In calculus you will learn how to be more precise, noticing that using a smaller and smaller elapsed time the ratio between distance and time changes less and less; at that point you postulate that in this scenario only you may say that the limit (which is 0/0 and therefore indefinite) is the instantaneous speed. But the odometers don't care for instantaneous speed, so for the moment you shouldn't worry.

Answer 5

Hmm, apparently the other answerers' algebra classes were a lot more intense than mine...My answer's based on what I would have been comfortable with after basic algebra and geometry.

Basically, if you think graphically, instantaneous velocity is the slope of a line at a single point rather than over an interval. At least that's what you want. So, if you happen to be going at a constant velocity (any straight line on a position graph), you can just use the slope formula. Where calculus comes in is if you're dealing with an inconstant velocity (a curved line).

If that's not making sense right off, just try to realistically graph the movement of a car as it accelerates/decelerates, where the y-axis is position and the x-axis is time.

Using algebra, you can't take the slope of a curved line. What you can do is take the slope between two points on the curve. The closer these points get to each other, the closer the slope between them will approximate the actual slope of the curve. So, if the slope between t=5.001 min. and t=5.01 min. is 40, then that approximates the actual slope, and instantaneous velocity, at t=5.0055 min.

I don't think I can get much more specific/accurate without going into (pre-)calculus.

Answer 6

A state-variable kind of approach: (represents the physical states of a system)

Newton's first law of motion says that without external forces, masses will move at constant velocity. Every change in velocity (for a car, whether a change in speed due to braking, or a change in direction due to friction of the tires and the steering mechanism) is due to an external force.

So the "state" of the car at any instant in time is its velocity; distance traveled can be derived from velocity:

While you are going 60mi/hr = 26.8m/sec (see conversion factors) in a particular direction at constant velocity, you can multiply a change in time times velocity and get distance: 26.8m/sec = 26.8 meters in one second.
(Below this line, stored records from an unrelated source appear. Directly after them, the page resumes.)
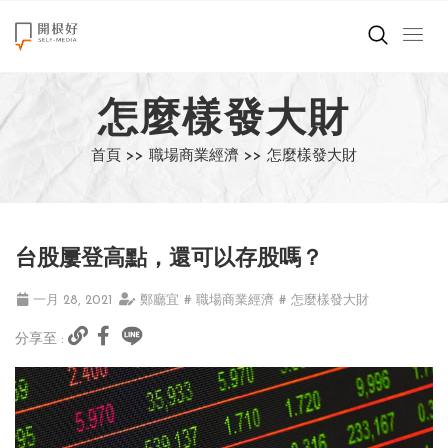
來點正能量
怎麼樣發大財
世界在想什麼
首頁 >>
職場商業經濟 >>
怎麼樣發大財
創造美好生活
小孩不是噩夢
台股屢登高點，還可以存股嗎？
職場商業經濟
一月 28, 2021
鄭廳宜
# 職場商業經濟
# 怎麼樣發大財
影片專區
分享至 :
關於我們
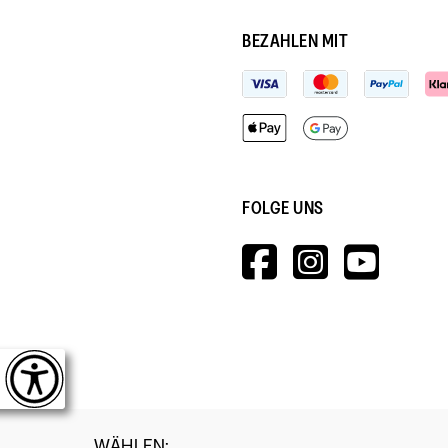
BEZAHLEN MIT
FOLGE UNS
HTTPS://W
HTTPS:
HTT
V=WALL&V
WÄHLEN
:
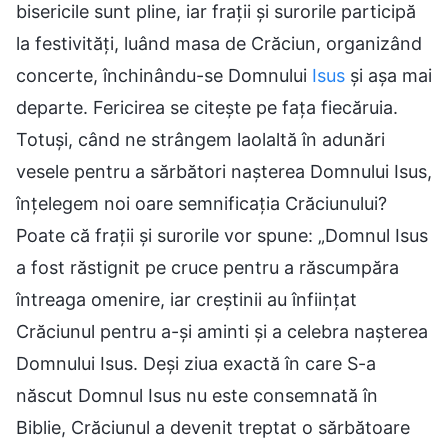
bisericile sunt pline, iar frații și surorile participă
la festivități, luând masa de Crăciun, organizând
concerte, închinându-se Domnului
Isus
și așa mai
departe. Fericirea se citește pe fața fiecăruia.
Totuși, când ne strângem laolaltă în adunări
vesele pentru a sărbători nașterea Domnului Isus,
înțelegem noi oare semnificația Crăciunului?
Poate că frații și surorile vor spune: „Domnul Isus
a fost răstignit pe cruce pentru a răscumpăra
întreaga omenire, iar creștinii au înființat
Crăciunul pentru a-și aminti și a celebra nașterea
Domnului Isus. Deși ziua exactă în care S-a
născut Domnul Isus nu este consemnată în
Biblie, Crăciunul a devenit treptat o sărbătoare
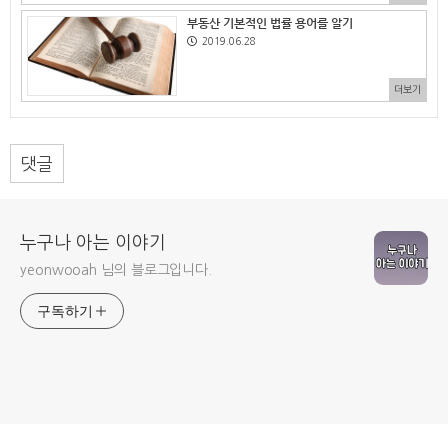
부동산 기본적인 법률 용어를 알기
2019.06.28
더보기
댓글
누구나 아는 이야기
yeonwooah 님의 블로그입니다.
구독하기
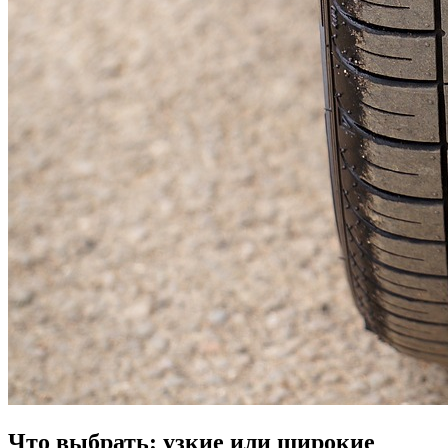
Что выбрать: узкие или широкие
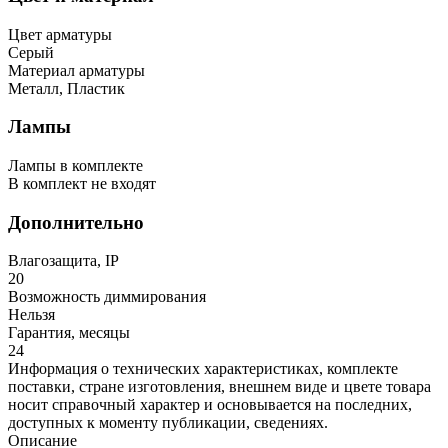
Цвет арматуры
Серый
Материал арматуры
Металл, Пластик
Лампы
Лампы в комплекте
В комплект не входят
Дополнительно
Влагозащита, IP
20
Возможность диммирования
Нельзя
Гарантия, месяцы
24
Информация о технических характеристиках, комплекте
поставки, стране изготовления, внешнем виде и цвете товара
носит справочный характер и основывается на последних,
доступных к моменту публикации, сведениях.
Описание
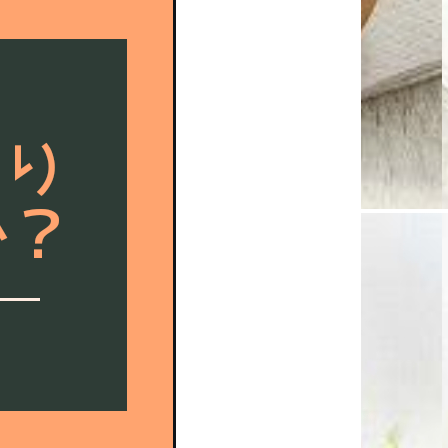
本
た
ば
こ
産
業！
注
目
点！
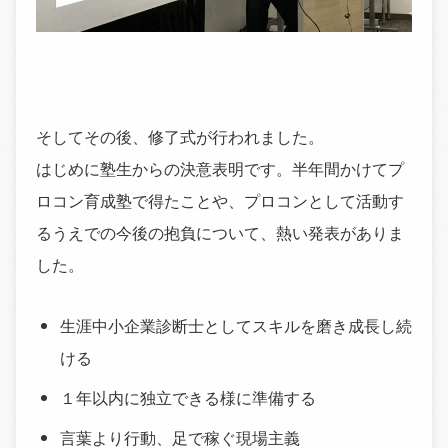
そしてその後、修了式が行われました。
はじめに塾生からの決意表明です。半年間かけてプ
ロコン育成塾で得たことや、プロコンとして活動す
るうえでの今後の抱負について、熱い発表がありま
した。
生涯中小企業診断士としてスキルを磨き成長し続
ける
１年以内に独立できる様に準備する
言葉より行動、足で稼ぐ現場主義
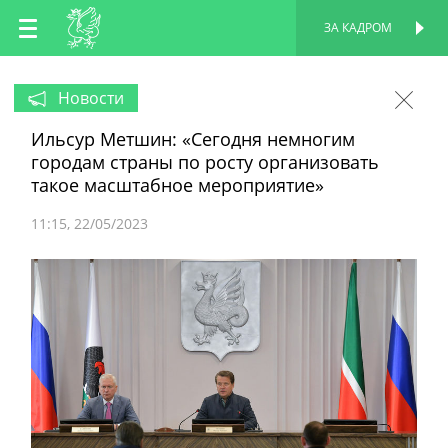
RU
ЗА КАДРОМ
ПЕРСОНАЛЬНАЯ
СТРАНИЦА
EN
Новости
Ильсур Метшин: «Сегодня немногим
TT
городам страны по росту организовать
такое масштабное мероприятие»
11:15
22/05/2023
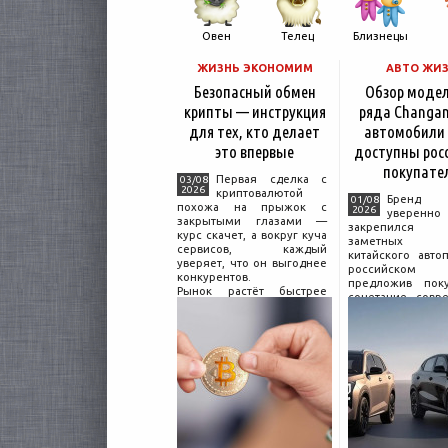
Овен
Телец
Близнецы
ЖИЗНЬ ЭКОНОМИМ
АВТО ЖИ
Безопасный обмен
Обзор моде
крипты — инструкция
ряда Changan
для тех, кто делает
автомобили
это впервые
доступны рос
покупате
Первая сделка с
03/08
2026
криптовалютой
Бренд C
01/08
похожа на прыжок с
2026
уверенно
закрытыми глазами —
закрепился
курс скачет, а вокруг куча
заметных и
сервисов, каждый
китайского авто
уверяет, что он выгоднее
российском 
конкурентов.
предложив поку
Рынок растёт быстрее
сочетание совр
привычек грамотного
дизайна, б
поведения на нём.
комплектации и 
Петербургские
цены. История 
криптообменники,
насчитывает не
московские
десятилетий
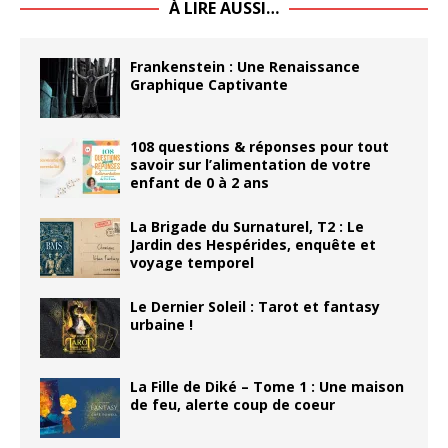
À LIRE AUSSI…
Frankenstein : Une Renaissance
Graphique Captivante
108 questions & réponses pour tout
savoir sur l’alimentation de votre
enfant de 0 à 2 ans
La Brigade du Surnaturel, T2 : Le
Jardin des Hespérides, enquête et
voyage temporel
Le Dernier Soleil : Tarot et fantasy
urbaine !
La Fille de Diké – Tome 1 : Une maison
de feu, alerte coup de coeur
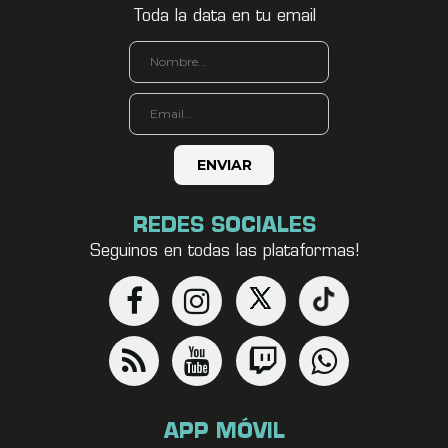
Toda la data en tu email
REDES SOCIALES
Seguinos en todas las plataformas!
APP MÓVIL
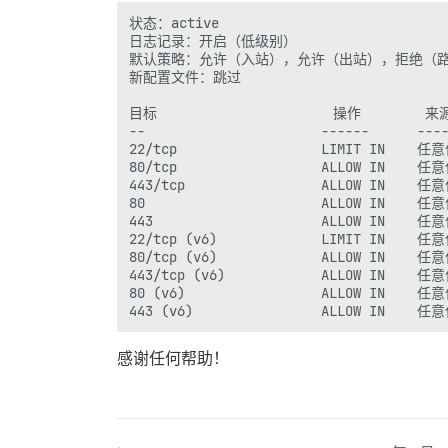
状态：active

日志记录：开启（低级别）

默认策略：允许（入站），允许（出站），拒绝（路
新配置文件：跳过

目标                      操作        来源
--                      ------      ----
22/tcp                  LIMIT IN    任意
80/tcp                  ALLOW IN    任意
443/tcp                 ALLOW IN    任意
80                      ALLOW IN    任意
443                     ALLOW IN    任意
22/tcp (v6)             LIMIT IN    任意
80/tcp (v6)             ALLOW IN    任意
443/tcp (v6)            ALLOW IN    任意
80 (v6)                 ALLOW IN    任意
感谢任何帮助！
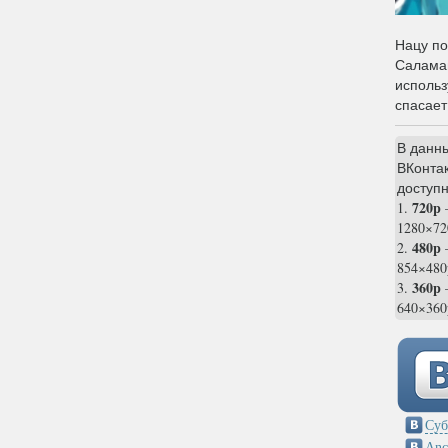
Нацу по
Саламан
использ
спасает
В данн
ВКонтак
доступн
720p
1.
1280×72
480p
2.
854×480
360p
3.
—
640×360
Суб
Anc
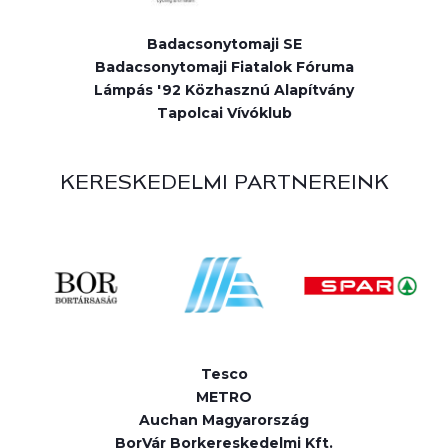
Badacsonytomaji SE
Badacsonytomaji Fiatalok Fóruma
Lámpás '92 Közhasznú Alapítvány
Tapolcai Vívóklub
KERESKEDELMI PARTNEREINK
Tesco
METRO
Auchan Magyarország
BorVár Borkereskedelmi Kft.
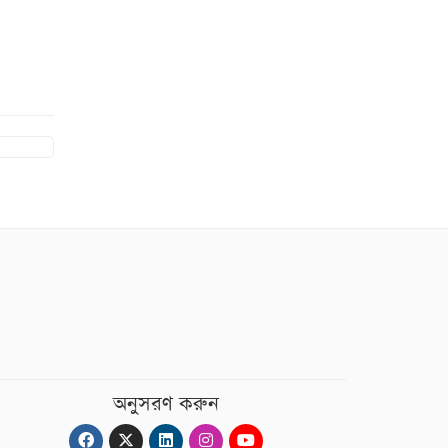
অনুসরণ করুন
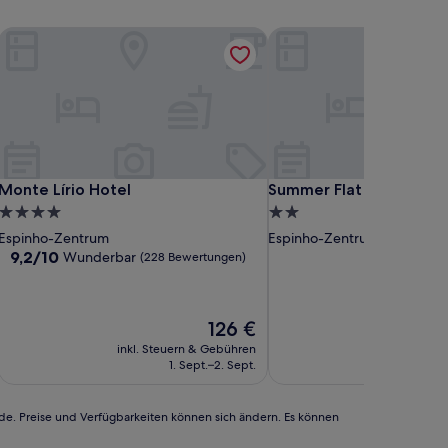
Monte Lírio Hotel
Summer Flat by Vacation
Monte Lírio Hotel
Summer Flat by Vacation
Monte Lírio Hotel
Summer Flat by Vacatio
4.0-
2.0-
Sterne-
Sterne-
Espinho-Zentrum
Espinho-Zentrum
Unterkunft
Unterkunft
9.2
9,2/10
Wunderbar
(228 Bewertungen)
von
10,
Wunderbar,
Der
126 €
(228
Preis
Bewertungen)
inkl. Steuern & Gebühren
inkl. Steu
beträgt
1. Sept.–2. Sept.
1
126 €
rde. Preise und Verfügbarkeiten können sich ändern. Es können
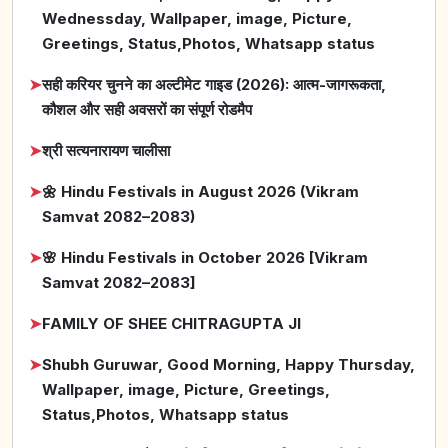
Wednessday, Wallpaper, image, Picture,
Greetings, Status,Photos, Whatsapp status
➤
सही करियर चुनने का अल्टीमेट गाइड (2026): आत्म-जागरूकता,
कौशल और सही अवसरों का संपूर्ण रोडमैप
➤
श्री सत्यनारायण चालीसा
➤
🌼 Hindu Festivals in August 2026 (Vikram
Samvat 2082–2083)
➤
🌸 Hindu Festivals in October 2026 [Vikram
Samvat 2082–2083]
➤
FAMILY OF SHEE CHITRAGUPTA JI
➤
Shubh Guruwar, Good Morning, Happy Thursday,
Wallpaper, image, Picture, Greetings,
Status,Photos, Whatsapp status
Or 26.8mm in one millisecond. Or 26.8 micrometers in one microsecond.

The process of going from velocity to (directed) distance is called integration, and for those two variables (velocity and directed distance) is just the summing up of distance increments (= velocity * time increments) over infinitesimally short periods of time. For smoothly varying velocities, coarse time increments are a good approximation to reality -- differential equation solvers use this or similar approaches (e.g. Simpson's Rule) to perform integration.

But instantaneous velocity...you aren't measuring average speed for a given amount of time

Well, instantaneous velocity is just the limit of average velocity as the time period becomes infinitely small.